[
https://issues.apache.org/jira/browse/SPARK-15732?page=com.atlassian.jira.plugin.system.issuetabpanels:all-tabpanel
]
Cheng Lian resolved SPARK-15732.
--------------------------------
Resolution: Fixed
Fix Version/s: 2.0.0
Resolved by https://github.com/apache/spark/pull/13485
> Dataset generated code "generated.java" Fails with Certain Case Classes
> -----------------------------------------------------------------------
>
> Key: SPARK-15732
> URL: https://issues.apache.org/jira/browse/SPARK-15732
> Project: Spark
> Issue Type: Bug
> Components: SQL
> Affects Versions: 2.0.0
> Environment: Version 2.0 Preview on the Databricks Community Edition
> Reporter: Sanjay Dasgupta
> Assignee: Wenchen Fan
> Priority: Critical
> Fix For: 2.0.0
>
>
> The Dataset code generation logic fails to handle field-names in case classes
> that are also Java keywords (e.g. "abstract").
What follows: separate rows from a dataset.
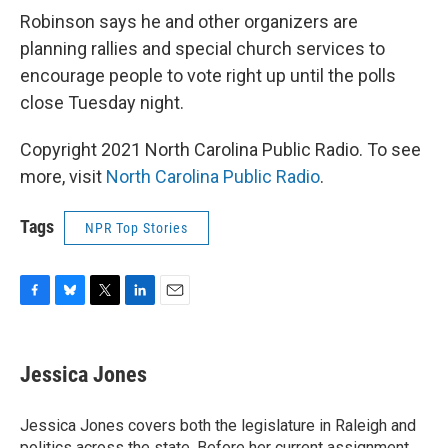
Robinson says he and other organizers are
planning rallies and special church services to
encourage people to vote right up until the polls
close Tuesday night.
Copyright 2021 North Carolina Public Radio. To see
more, visit
North Carolina Public Radio
.
Tags
NPR Top Stories
F
B
T
L
E
a
l
w
i
m
c
u
i
n
a
e
e
t
k
i
Jessica Jones
b
s
t
e
l
o
k
e
d
o
y
r
I
Jessica Jones covers both the legislature in Raleigh and
k
n
politics across the state. Before her current assignment,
Scala has an escaping
> mechanism (using backquotes) that allows Java (and Scala) keywords to be used
> as names in programs, as in the example below:
> case class PatApp(number: Int, title: String, `abstract`: String)
> But this case class trips up the Dataset code generator. The following error
> message is displayed when Datasets containing instances of such case classes
> are processed.
> org.apache.spark.SparkException: Job aborted due to stage failure: Task 2 in
> stage 54.0 failed 1 times, most recent failure: Lost task 2.0 in stage 54.0
> (TID 1304, localhost): java.lang.RuntimeException: Error while encoding:
> java.util.concurrent.ExecutionException: java.lang.Exception: failed to
> compile: org.codehaus.commons.compiler.CompileException: File
> 'generated.java', Line 60, Column 84: Unexpected selector 'abstract' after "."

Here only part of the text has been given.